Hüseyin Şubukşi
TT

​Kitap, virüs ve yönetim

Artık COVID-19 adıyla bilinen yeni tip koronavirüsünün neden olduğu endişeler, korkular ve huzursuzluk ortasında, büyük Fransız yazar Thomas Piketty’nin yeni kitabı “Capital et Idéologie” (Kapital ve İdeoloji) kitabını okuma fırsatı buldum. Bu kitap yazarın dünya çapında satış rekoru kıran ve birçok dile çevrilen Le Capital au XXIe siècle (Yirmi Birinci Yüzyılda Kapital) adlı kitabından sonra geldi. Yazarın metodolojisini yansıtan bu kapsamlı kitap, 1100 sayfadan oluşuyor.
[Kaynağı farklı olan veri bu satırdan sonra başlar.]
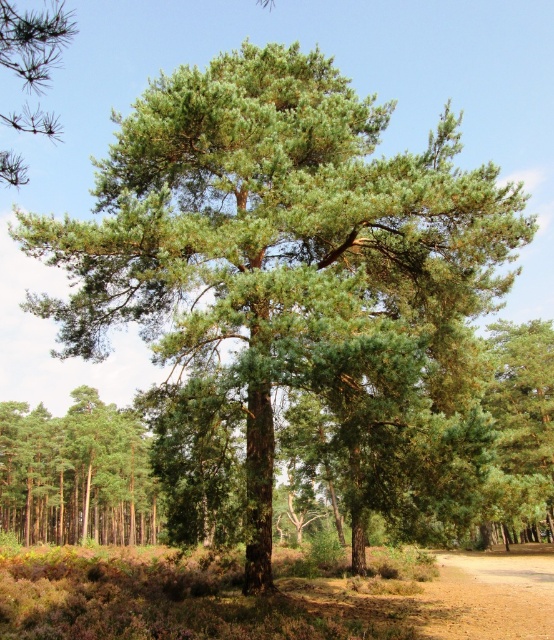 You are standing in the forest and see a point marked at coordinates (75, 474). Based on the scene description, what object is located at this point?

The point at coordinates (75, 474) corresponds to the green smooth tree at left. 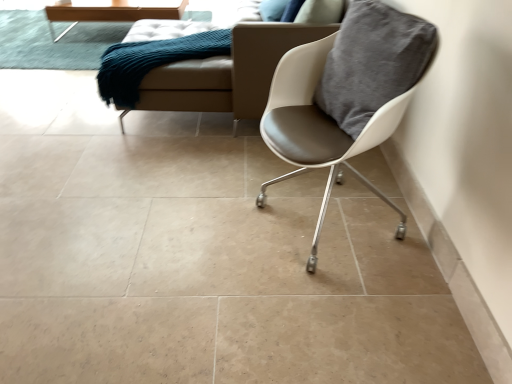 Image resolution: width=512 pixels, height=384 pixels. What are the coordinates of `white leather chair at right` in the screenshot? It's located at (345, 96).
Bir önceki kitabında yazar, küresel çapta tartışma yaratan ve çok konuşulan küresel ekonomik kavramda adaletin eksik olduğu düşüncesini ele almıştı. Yeni kitabında ise okuru, siyasi meseleleri ve ideolojileri çok farklı bir biçimde düşünmeye yönlendiriyor. Tarihin de ekonomik fırsatlar ve gelirlerde eşitsizliğin önceki bin yılda kalmasını ve devam etmesini sağlayan fikir ve düşünceleri açığa çıkarıp ifşa ettiğini söylüyor.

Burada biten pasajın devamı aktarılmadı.